▶ **TASK OBJECTIVE**: The line containing "こちら (68, 612)" marks the end; write out exactly every line from the start of the data up to and including it, without the pictures.

▶ **RECORDS FOR THIS EXERCISE**:

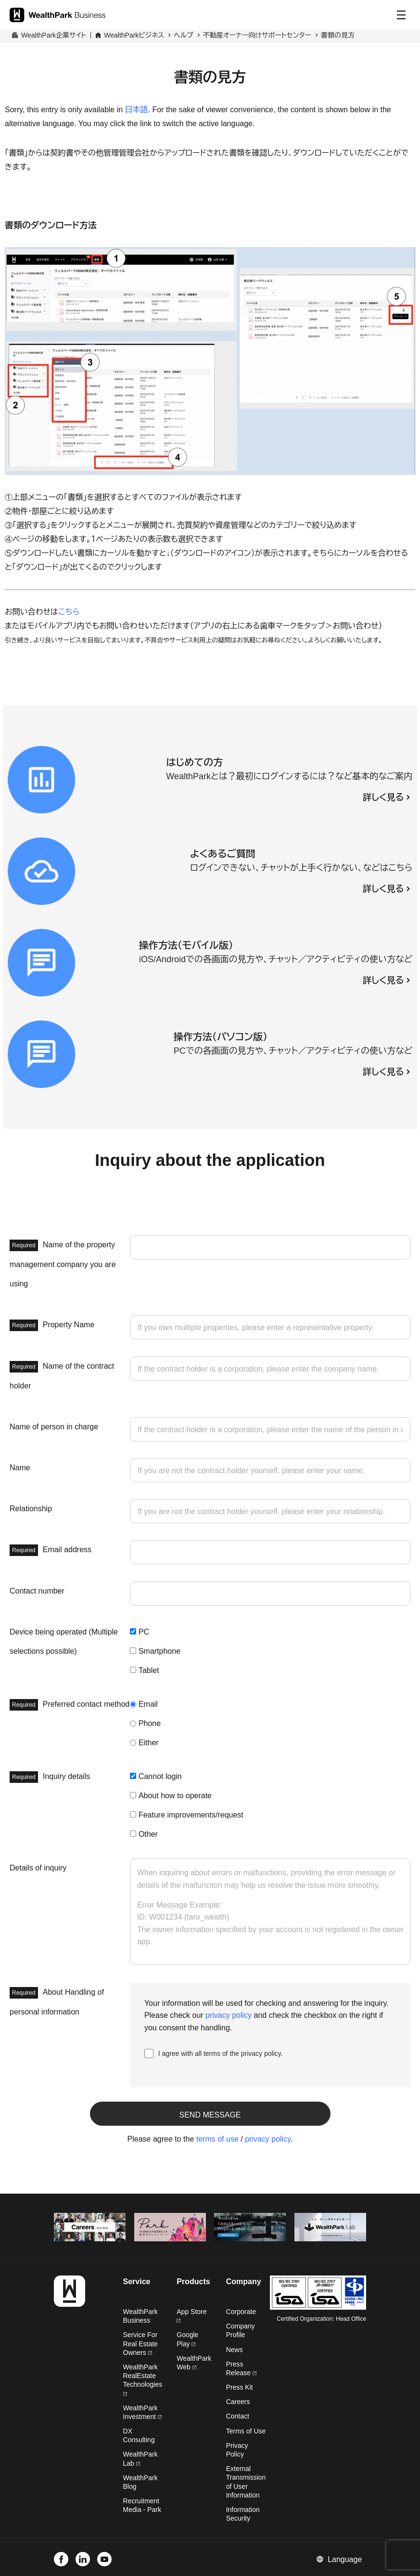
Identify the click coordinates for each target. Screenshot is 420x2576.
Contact (237, 2416)
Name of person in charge (54, 1427)
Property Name (52, 1325)
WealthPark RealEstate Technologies (143, 2379)
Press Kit (239, 2387)
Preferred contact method (69, 1705)
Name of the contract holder (62, 1375)
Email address (50, 1550)
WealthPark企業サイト (53, 35)
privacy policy (228, 2015)
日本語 (136, 109)
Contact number (37, 1591)
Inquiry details (50, 1777)
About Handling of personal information (57, 2001)
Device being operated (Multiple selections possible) (64, 1641)
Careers (238, 2402)
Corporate (241, 2311)
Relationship (31, 1508)
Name (20, 1468)
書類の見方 (338, 35)
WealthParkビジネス (134, 35)
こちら (68, 612)
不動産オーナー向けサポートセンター (257, 35)
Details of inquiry (38, 1868)
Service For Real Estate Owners (140, 2343)
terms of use (217, 2139)
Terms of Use (246, 2431)
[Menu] (401, 15)
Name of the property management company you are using (63, 1264)
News (234, 2350)
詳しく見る (383, 797)
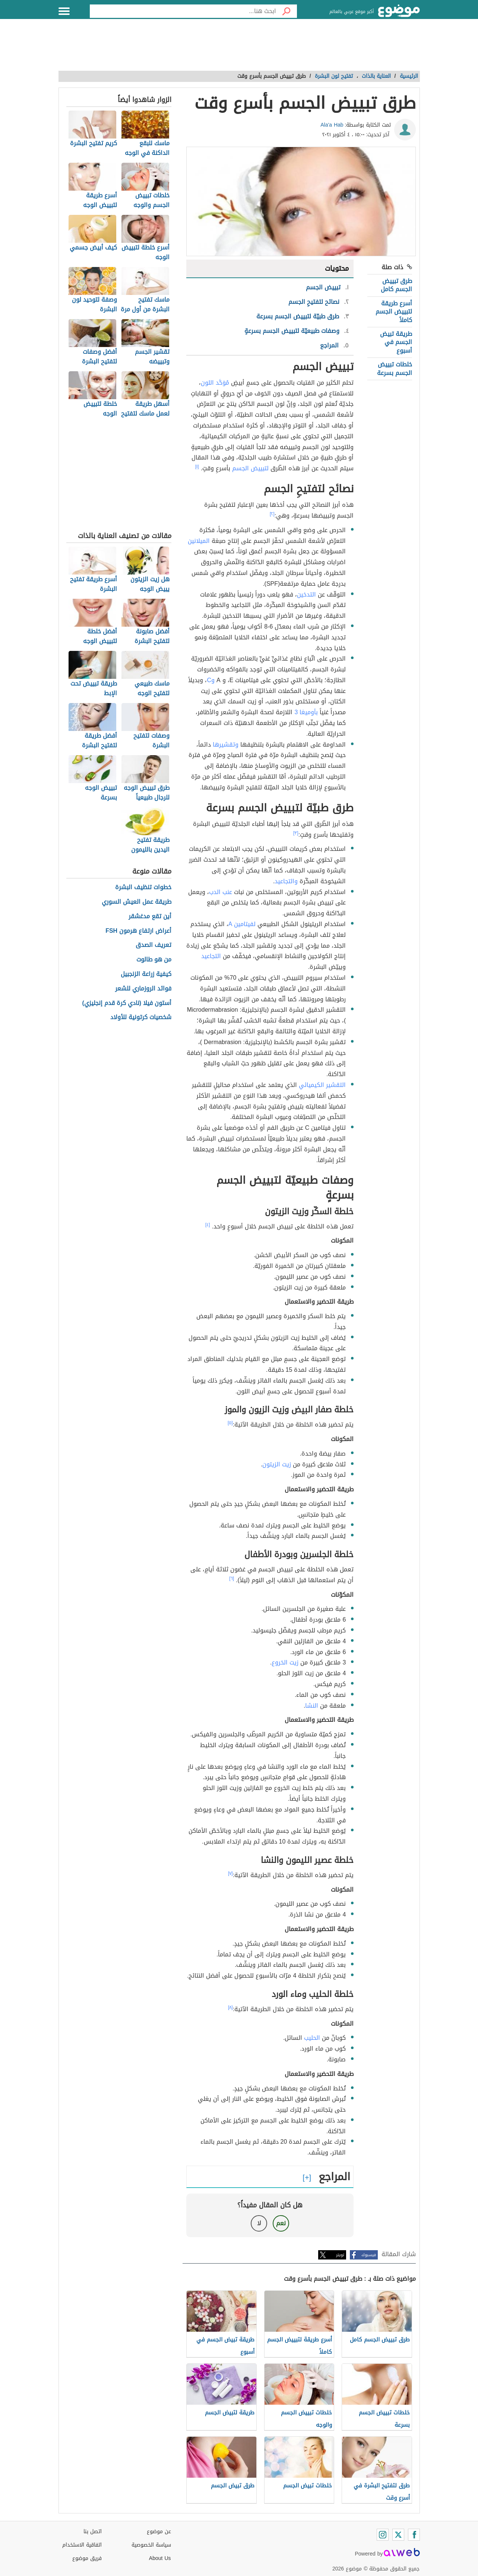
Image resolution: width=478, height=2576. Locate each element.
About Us (160, 2558)
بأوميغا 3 (306, 712)
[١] (197, 466)
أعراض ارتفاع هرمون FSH (138, 931)
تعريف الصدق (153, 945)
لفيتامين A (242, 924)
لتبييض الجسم (250, 468)
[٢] (272, 514)
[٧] (230, 1873)
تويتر (340, 2255)
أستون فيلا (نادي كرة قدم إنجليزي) (127, 1003)
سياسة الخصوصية (151, 2545)
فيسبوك (368, 2255)
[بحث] (286, 11)
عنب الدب (220, 892)
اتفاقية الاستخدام (82, 2545)
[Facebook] (414, 2535)
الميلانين (199, 541)
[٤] (207, 1225)
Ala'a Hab (331, 125)
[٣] (295, 833)
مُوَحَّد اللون (215, 382)
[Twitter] (398, 2535)
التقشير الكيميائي (322, 1085)
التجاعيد (211, 956)
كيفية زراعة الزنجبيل (146, 974)
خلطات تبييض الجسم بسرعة (394, 368)
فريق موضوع (87, 2558)
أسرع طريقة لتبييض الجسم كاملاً (394, 312)
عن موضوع (159, 2531)
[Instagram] (383, 2535)
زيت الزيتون (276, 1464)
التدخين (306, 594)
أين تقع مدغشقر (150, 916)
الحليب (312, 2038)
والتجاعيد (286, 881)
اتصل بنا (92, 2531)
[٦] (231, 1578)
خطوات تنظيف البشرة (143, 887)
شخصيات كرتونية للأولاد (140, 1017)
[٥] (230, 1423)
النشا (311, 1705)
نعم (281, 2223)
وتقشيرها (225, 744)
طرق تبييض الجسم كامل (396, 285)
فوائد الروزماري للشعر (143, 988)
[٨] (230, 2007)
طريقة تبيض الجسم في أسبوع (396, 342)
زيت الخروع (285, 1662)
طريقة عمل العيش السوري (136, 902)
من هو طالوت (153, 959)
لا (259, 2223)
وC (211, 680)
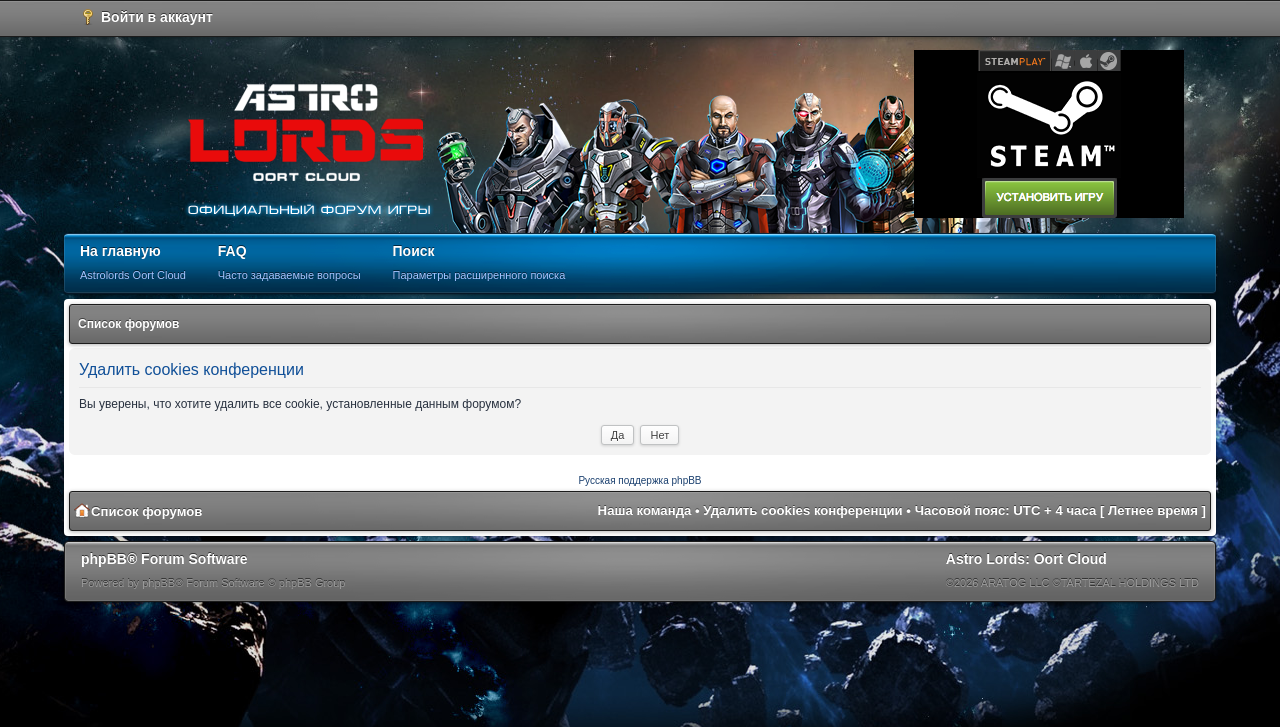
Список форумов (128, 324)
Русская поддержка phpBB (639, 480)
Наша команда (645, 510)
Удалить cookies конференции (802, 510)
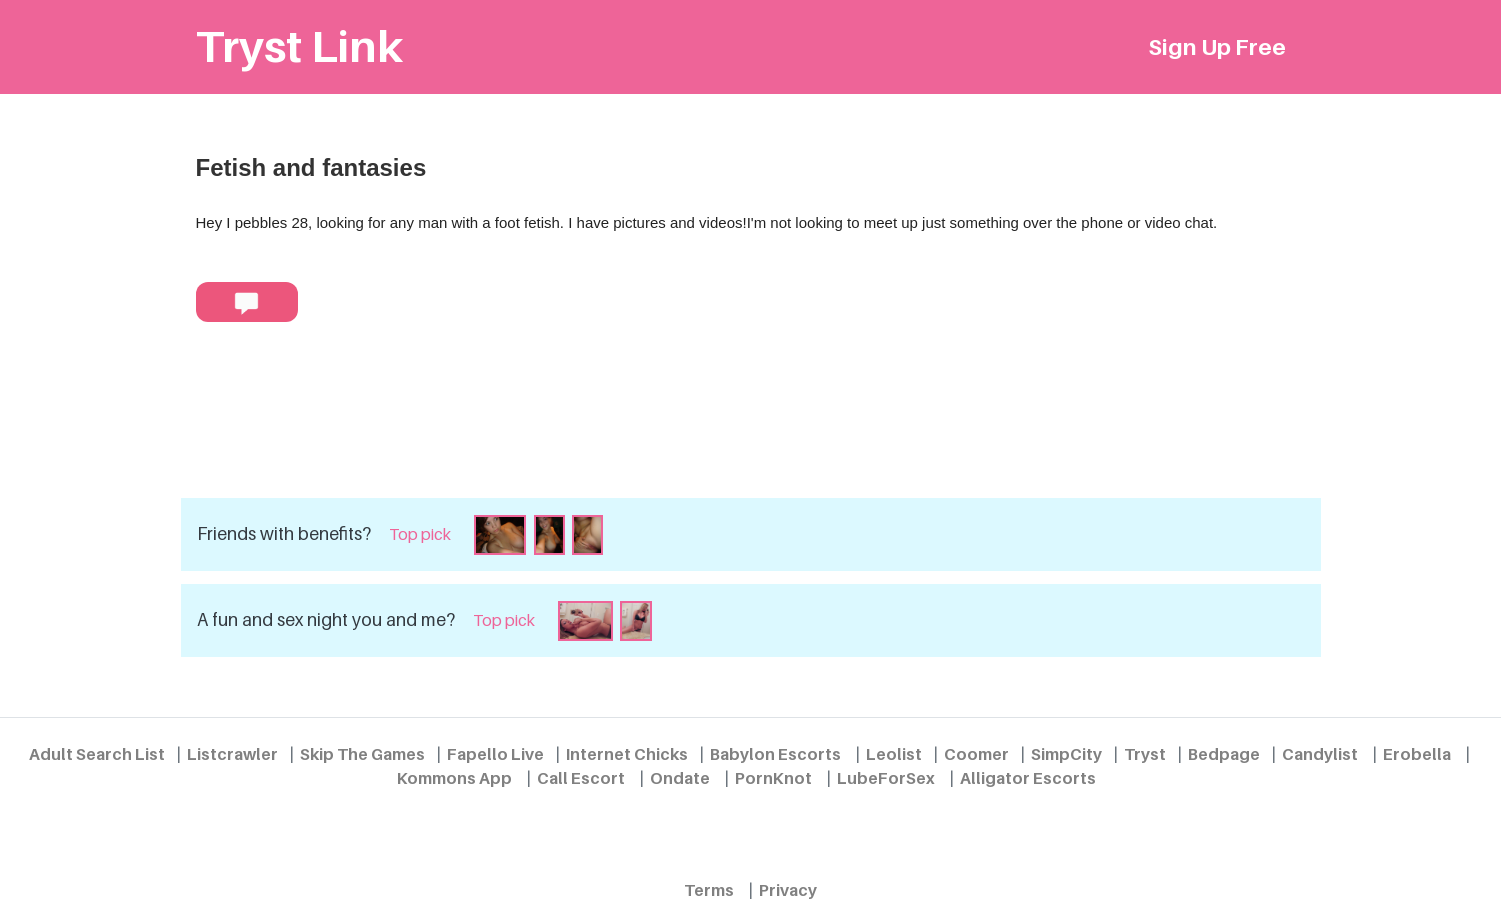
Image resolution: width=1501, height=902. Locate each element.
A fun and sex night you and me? (326, 619)
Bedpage (1224, 754)
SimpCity (1066, 754)
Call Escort (581, 778)
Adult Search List (97, 754)
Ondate (680, 778)
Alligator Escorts (1028, 778)
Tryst (1145, 754)
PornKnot (773, 778)
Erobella (1417, 754)
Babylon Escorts (775, 754)
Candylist (1320, 754)
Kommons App (454, 778)
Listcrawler (232, 754)
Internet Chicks (627, 754)
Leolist (894, 754)
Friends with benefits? (284, 533)
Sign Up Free (1217, 46)
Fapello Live (495, 754)
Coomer (976, 754)
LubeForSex (886, 778)
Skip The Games (362, 754)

▶ **RESPONSE BOX**:
Identify the click coordinates for each target. Screenshot is 420x2576.
Contact (237, 2416)
Name of person in charge (54, 1427)
Property Name (52, 1325)
WealthPark RealEstate Technologies (143, 2379)
Press Kit (239, 2387)
Preferred contact method (69, 1705)
Name of the contract holder (62, 1375)
Email address (50, 1550)
WealthPark企業サイト (53, 35)
privacy policy (228, 2015)
日本語 (136, 109)
Contact number (37, 1591)
Inquiry details (50, 1777)
About Handling of personal information (57, 2001)
Device being operated (Multiple selections possible) (64, 1641)
Careers (238, 2402)
Corporate (241, 2311)
Relationship (31, 1508)
Name (20, 1468)
書類の見方 (338, 35)
WealthParkビジネス (134, 35)
こちら (68, 612)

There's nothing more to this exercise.